The suspense was miserable. Luckily, there is lots of good beer in Munich, and this being our last week here, even a solitary ray of sunshine seemed a clear signal that it was time to put down the mop and the paint brush and head for the local beer garden. We spent several evenings there last week imagining just what would happen on Sunday when our landlord came to check in on our work.

In the end, things worked out fine. Even though the sun was shining, the accumulated dust and grime of a year of our lives (not to mention the billows of dirt and grime constantly blowing in our windows from the construction site across the street) were not enough to dissuade our landlord from returning our deposit. Instead, he watched a few minutes of Shawn the Sheep to make sure the TV was still working and briefly turned on the radio--which gave him cause to ask us whether we liked Bavarian music--before showing us the money.
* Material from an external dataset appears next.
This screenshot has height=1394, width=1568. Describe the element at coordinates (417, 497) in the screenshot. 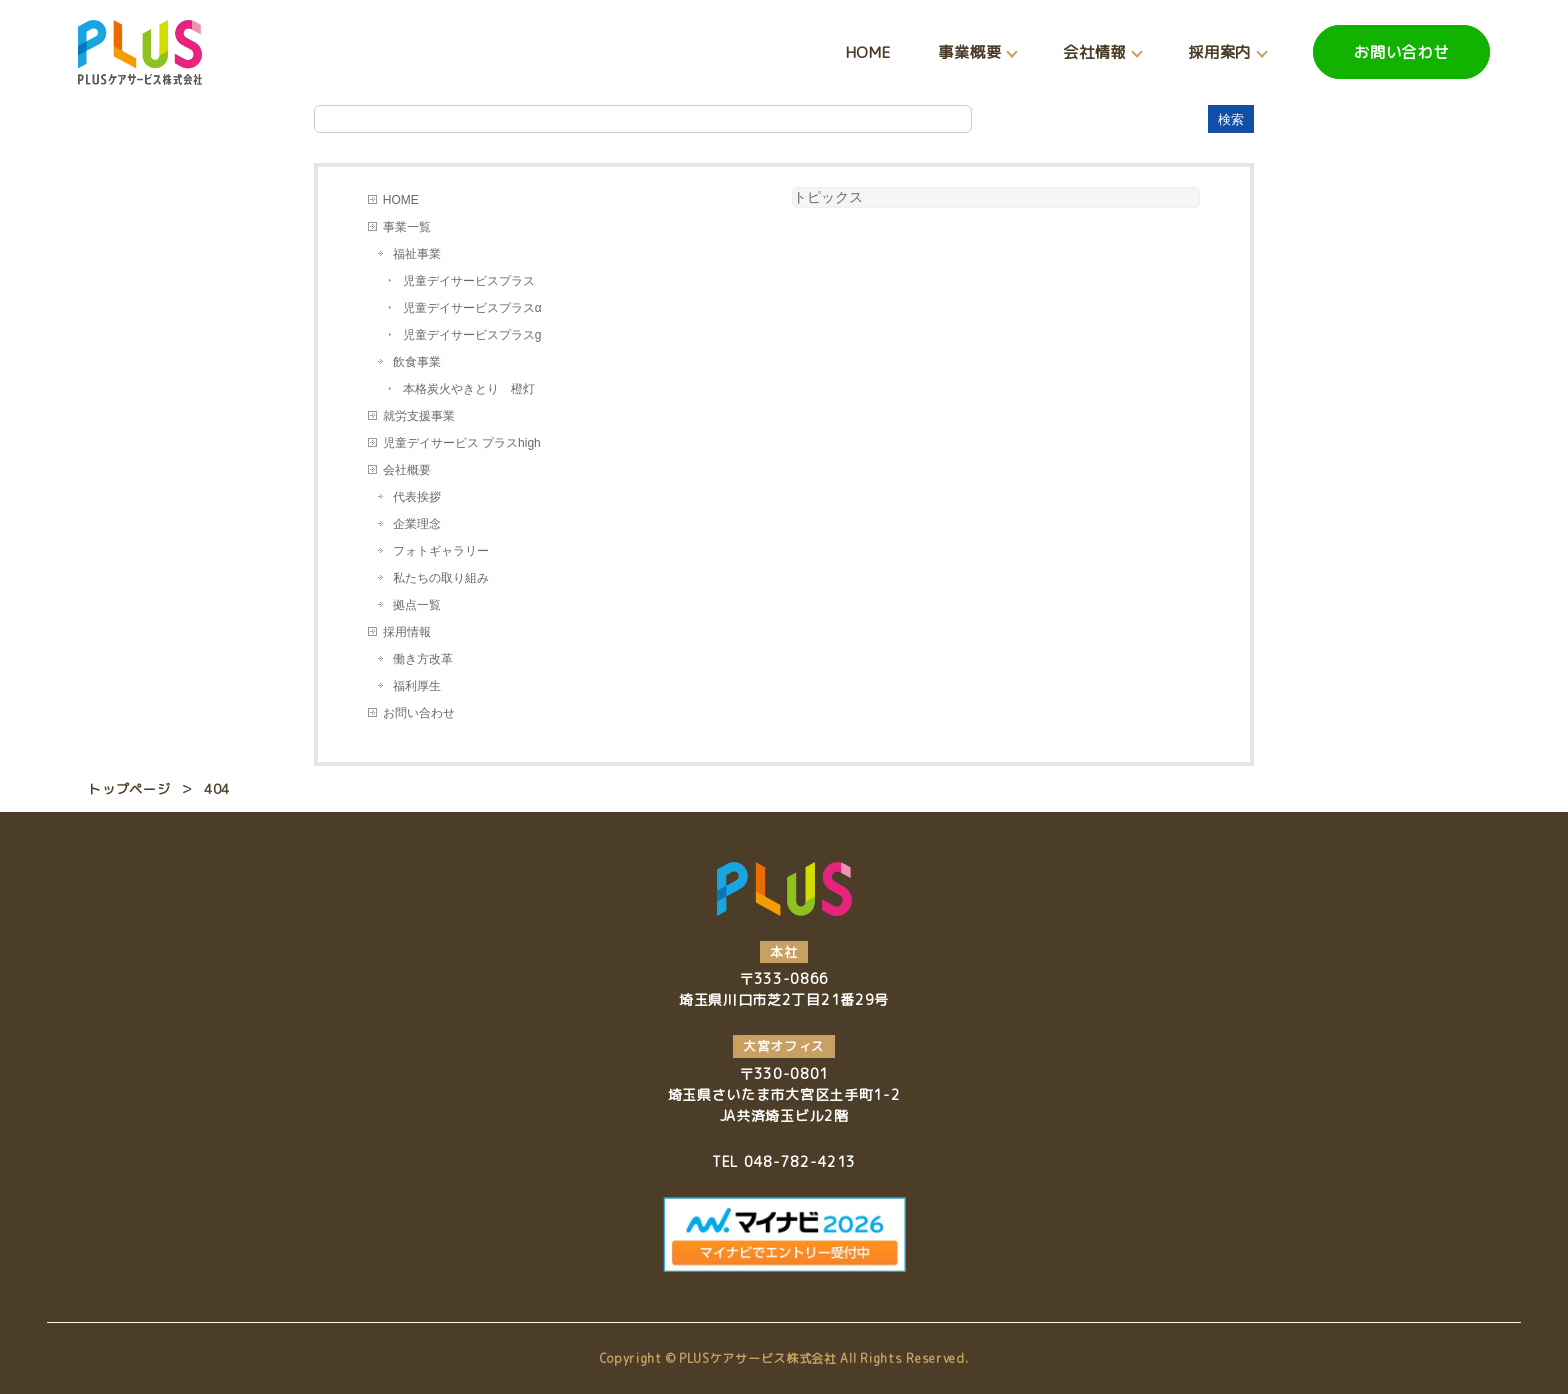

I see `代表挨拶` at that location.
We were done, and it was a nice August day in Munich. The kind of day where even Jamie was forced to admit that the weather was "almost summery." We headed straight for the beer garden.

We had just about enough time to finish our celebratory drinks before the bad weather set in. We departed in a light drizzle, and then watched out our window as a huge thunder storm attacked the city. Later that night, we braved the weather to meet a friend for a drink downtown. At around 11pm on Sunday night, we waited for the subway to ride home and get some rest before another day of jumping through bureacratic hoops and rewarding ourselves with a few hours in the beer garden.

While the three of us were standing there, bemoaning the miserable weather that had once again descended on Bavaria, we watched a team of workers cleaning trash from between the rocks and rails down on the subway tracks. One stooped over to pick something up and emerged with a sheet of bubble wrap at least three feet long. But mostly, they were scooping up litle bits of wrappers or unnoticable cigarette butts that had found their way into hiding places between the pieces of gravel.

A display above the platform lets passengers know when the next train is approaching. As the minutes ticked down, we grew increasinlgy concerned about the cleaning crew. Even after the monitor informed us that our train was approaching in less than one minute, the workers continued searching for the wretched refuse of the Munich subway system. Finally, when it seemed like we could already feel the wind that the train pushes down the tunnel picking up, a siren went off, and the workers dived into a small cavity under the platform. The train sped into the station and we got on board. The workers must have been right next to its fast-moving steel wheels as we minded the gap and boarded above them.

Now, I realized, we knew what real high stakes cleaning looks like. After all, what else can you call playing chicken with a subway train in order to remove some bubble wrap? And perhaps these workers' experience was even more German than our whole struggle to clean our apartment. Where else in the world do people risk their lives to remove a couple pieces of trash from a mice-infested subway track? Our companion, a Bavarian who had recently moved back to the Southern Germany from Hamburg answered this question before we even had a chance to ask it out loud. "Only in Munich!" he remarked as we sat down in the spotless subway car.